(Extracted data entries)
Content starts

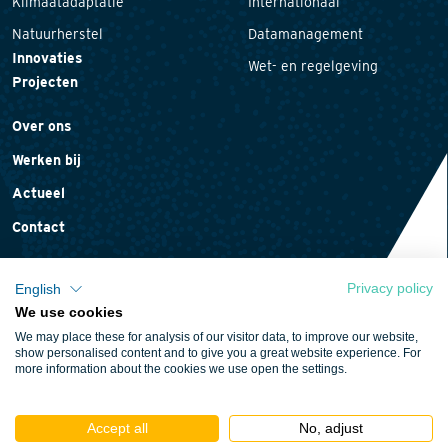
Klimaatadaptatie
Internationaal
Natuurherstel
Datamanagement
Innovaties
Wet- en regelgeving
Projecten
Over ons
Werken bij
Actueel
Contact
Privacy policy
English
We use cookies
Privacyverklaring
We may place these for analysis of our visitor data, to improve our website,
Cookieverklaring
show personalised content and to give you a great website experience. For
more information about the cookies we use open the settings.
Algemene voorwaarden
Accept all
No, adjust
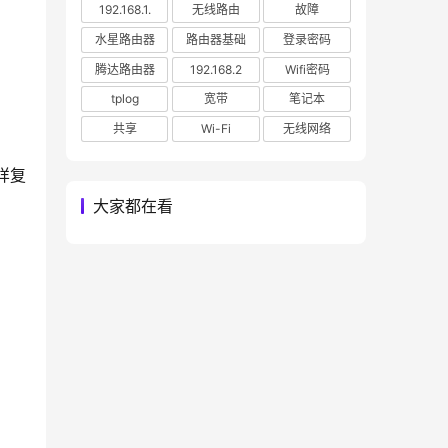
192.168.1.
无线路由
故障
水星路由器
路由器基础
登录密码
腾达路由器
192.168.2
Wifi密码
tplog
宽带
笔记本
共享
Wi-Fi
无线网络
样复
大家都在看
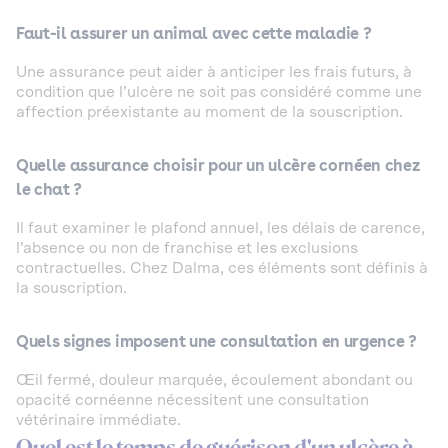
Faut-il assurer un animal avec cette maladie ?
Une assurance peut aider à anticiper les frais futurs, à
condition que l’ulcère ne soit pas considéré comme une
affection préexistante au moment de la souscription.
Quelle assurance choisir pour un ulcère cornéen chez
le chat ?
Il faut examiner le plafond annuel, les délais de carence,
l’absence ou non de franchise et les exclusions
contractuelles. Chez Dalma, ces éléments sont définis à
la souscription.
Quels signes imposent une consultation en urgence ?
Œil fermé, douleur marquée, écoulement abondant ou
opacité cornéenne nécessitent une consultation
vétérinaire immédiate.
Quel est le temps de guérison d'un ulcère à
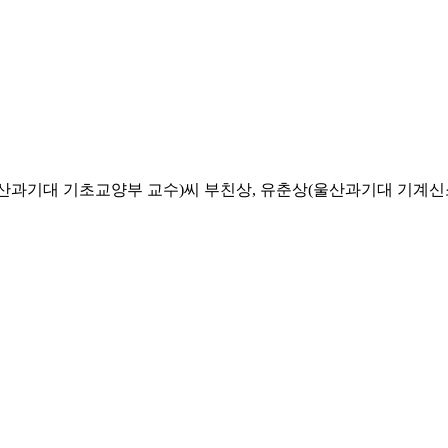
과기대 기초교양부 교수)씨 부친상, 유춘상(울산과기대 기계신소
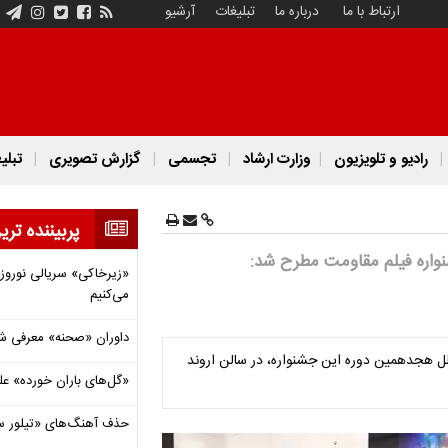
ارتباط با ما
درباره ما
تبلیغات
آرشیو
رادیو و تلویزیون
وزارت ارشاد
تجسمی
گزارش تصویری
تبلی
پربیننده تری
نواره فیلم مقاومت مطرح شد:
«زیرخاکی» سریالی نوروزی 
می‌کنیم
داوران «صحنه» معرفی شدند
ل هجدهمین دوره این جشنواره، در سالن اروند
«گل‌های باران خورده» عل
حذف آهنگ‌های «تیلور س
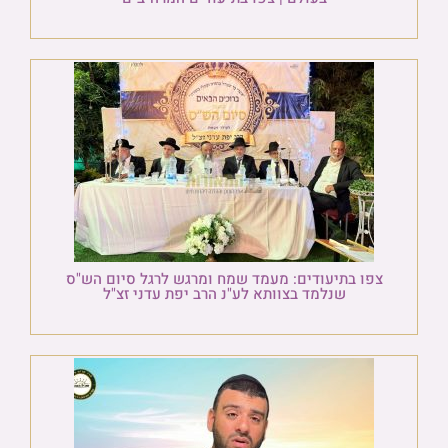
צפו בתיעודים: מעמד שמח ומרגש לרגל סיום הש"ס
שנלמד בצוותא לע"נ הרב יפת עדני זצ"ל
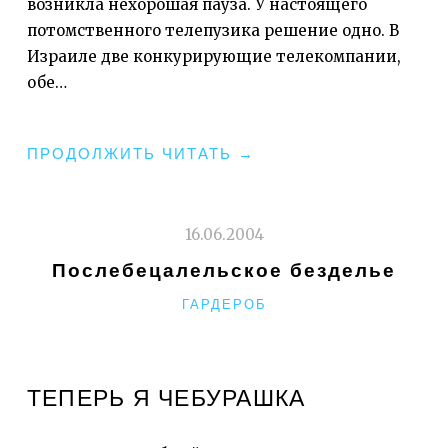
возникла нехорошая пауза. У настоящего
потомственного телепузика решение одно. В
Израиле две конкурирующие телекомпании,
обе…
«АЛЁ,
ПРОДОЛЖИТЬ ЧИТАТЬ
→
ХАЙДУК!
(О
КАНАЛЕ
16.06.2004
RUSSIAN
Послебецалельское безделье
MUSIC
РУБРИКИ
ГАРДЕРОБ
BOX)»
ТЕПЕРЬ Я ЧЕБУРАШКА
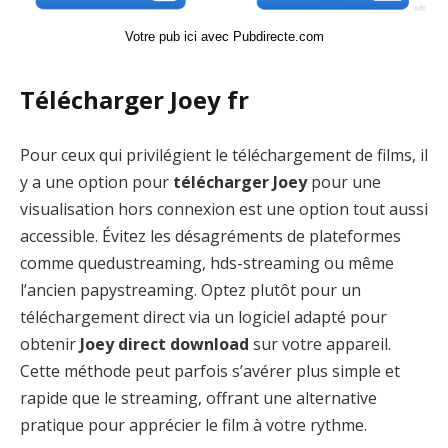
Votre pub ici avec Pubdirecte.com
Télécharger Joey fr
Pour ceux qui privilégient le téléchargement de films, il
y a une option pour
télécharger Joey
pour une
visualisation hors connexion est une option tout aussi
accessible. Évitez les désagréments de plateformes
comme quedustreaming, hds-streaming ou même
l’ancien papystreaming. Optez plutôt pour un
téléchargement direct via un logiciel adapté pour
obtenir
Joey direct download
sur votre appareil.
Cette méthode peut parfois s’avérer plus simple et
rapide que le streaming, offrant une alternative
pratique pour apprécier le film à votre rythme.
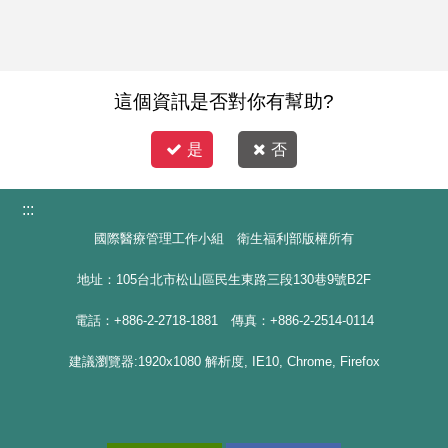
這個資訊是否對你有幫助?
是
否
:::
國際醫療管理工作小組 衛生福利部版權所有
地址：105台北市松山區民生東路三段130巷9號B2F
電話：+886-2-2718-1881 傳真：+886-2-2514-0114
建議瀏覽器:1920x1080 解析度, IE10, Chrome, Firefox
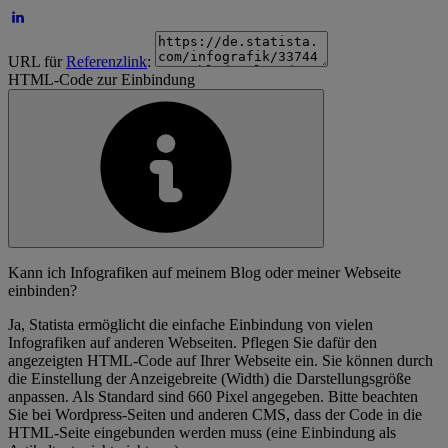
URL für
Referenzlink
:
HTML-Code zur Einbindung
Kann ich Infografiken auf meinem Blog oder meiner Webseite
einbinden?
Ja, Statista ermöglicht die einfache Einbindung von vielen
Infografiken auf anderen Webseiten. Pflegen Sie dafür den
angezeigten HTML-Code auf Ihrer Webseite ein. Sie können durch
die Einstellung der Anzeigebreite (Width) die Darstellungsgröße
anpassen. Als Standard sind 660 Pixel angegeben. Bitte beachten
Sie bei Wordpress-Seiten und anderen CMS, dass der Code in die
HTML-Seite eingebunden werden muss (eine Einbindung als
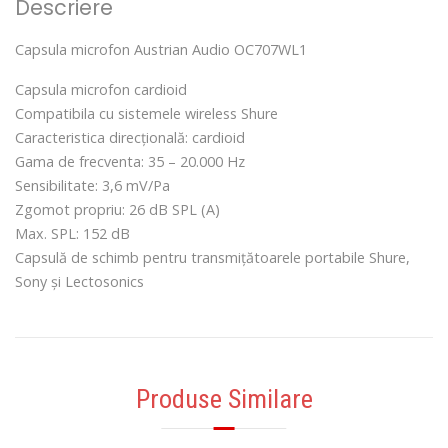
Descriere
Capsula microfon Austrian Audio OC707WL1
Capsula microfon cardioid
Compatibila cu sistemele wireless Shure
Caracteristica direcțională: cardioid
Gama de frecventa: 35 – 20.000 Hz
Sensibilitate: 3,6 mV/Pa
Zgomot propriu: 26 dB SPL (A)
Max. SPL: 152 dB
Capsulă de schimb pentru transmițătoarele portabile Shure,
Sony și Lectosonics
Produse Similare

Content ends

» **EXERCISE GOAL**
Set down every entry exactly; omit the pictures.

» **SOLUTION BELOW**
Klimaatadaptatie
Internationaal
Natuurherstel
Datamanagement
Innovaties
Wet- en regelgeving
Projecten
Over ons
Werken bij
Actueel
Contact
Privacy policy
English
We use cookies
Privacyverklaring
We may place these for analysis of our visitor data, to improve our website,
Cookieverklaring
show personalised content and to give you a great website experience. For
more information about the cookies we use open the settings.
Algemene voorwaarden
Accept all
No, adjust
192.168.1.
无线路由
故障
水星路由器
路由器基础
登录密码
腾达路由器
192.168.2
Wifi密码
tplog
宽带
笔记本
共享
Wi-Fi
无线网络
样复
大家都在看
Faut-il assurer un animal avec cette maladie ?
Une assurance peut aider à anticiper les frais futurs, à
condition que l’ulcère ne soit pas considéré comme une
affection préexistante au moment de la souscription.
Quelle assurance choisir pour un ulcère cornéen chez
le chat ?
Il faut examiner le plafond annuel, les délais de carence,
l’absence ou non de franchise et les exclusions
contractuelles. Chez Dalma, ces éléments sont définis à
la souscription.
Quels signes imposent une consultation en urgence ?
Œil fermé, douleur marquée, écoulement abondant ou
opacité cornéenne nécessitent une consultation
vétérinaire immédiate.
Quel est le temps de guérison d'un ulcère à
과기대 기초교양부 교수)씨 부친상, 유춘상(울산과기대 기계신소
ارتباط با ما
درباره ما
تبلیغات
آرشیو
رادیو و تلویزیون
وزارت ارشاد
تجسمی
گزارش تصویری
تبلی
پربیننده تری
نواره فیلم مقاومت مطرح شد:
«زیرخاکی» سریالی نوروزی 
می‌کنیم
داوران «صحنه» معرفی شدند
ل هجدهمین دوره این جشنواره، در سالن اروند
«گل‌های باران خورده» عل
حذف آهنگ‌های «تیلور س
צפו בתיעודים: מעמד שמח ומרגש לרגל סיום הש"ס
שנלמד בצוותא לע"נ הרב יפת עדני זצ"ל
возникла нехорошая пауза. У настоящего
потомственного телепузика решение одно. В
Израиле две конкурирующие телекомпании,
обе…
«АЛЁ,
ПРОДОЛЖИТЬ ЧИТАТЬ
→
ХАЙДУК!
(О
КАНАЛЕ
16.06.2004
RUSSIAN
Послебецалельское безделье
MUSIC
РУБРИКИ
ГАРДЕРОБ
BOX)»
ТЕПЕРЬ Я ЧЕБУРАШКА
Votre pub ici avec Pubdirecte.com
Télécharger Joey fr
Pour ceux qui privilégient le téléchargement de films, il
y a une option pour
télécharger Joey
pour une
visualisation hors connexion est une option tout aussi
accessible. Évitez les désagréments de plateformes
comme quedustreaming, hds-streaming ou même
l’ancien papystreaming. Optez plutôt pour un
téléchargement direct via un logiciel adapté pour
obtenir
Joey direct download
sur votre appareil.
Cette méthode peut parfois s’avérer plus simple et
rapide que le streaming, offrant une alternative
pratique pour apprécier le film à votre rythme.
這個資訊是否對你有幫助?
是
否
:::
國際醫療管理工作小組 衛生福利部版權所有
地址：105台北市松山區民生東路三段130巷9號B2F
電話：+886-2-2718-1881 傳真：+886-2-2514-0114
建議瀏覽器:1920x1080 解析度, IE10, Chrome, Firefox
URL für
Referenzlink
:
HTML-Code zur Einbindung
Kann ich Infografiken auf meinem Blog oder meiner Webseite
einbinden?
Ja, Statista ermöglicht die einfache Einbindung von vielen
Infografiken auf anderen Webseiten. Pflegen Sie dafür den
angezeigten HTML-Code auf Ihrer Webseite ein. Sie können durch
die Einstellung der Anzeigebreite (Width) die Darstellungsgröße
anpassen. Als Standard sind 660 Pixel angegeben. Bitte beachten
Sie bei Wordpress-Seiten und anderen CMS, dass der Code in die
HTML-Seite eingebunden werden muss (eine Einbindung als
Descriere
Capsula microfon Austrian Audio OC707WL1
Capsula microfon cardioid
Compatibila cu sistemele wireless Shure
Caracteristica direcțională: cardioid
Gama de frecventa: 35 – 20.000 Hz
Sensibilitate: 3,6 mV/Pa
Zgomot propriu: 26 dB SPL (A)
Max. SPL: 152 dB
Capsulă de schimb pentru transmițătoarele portabile Shure,
Sony și Lectosonics
Produse Similare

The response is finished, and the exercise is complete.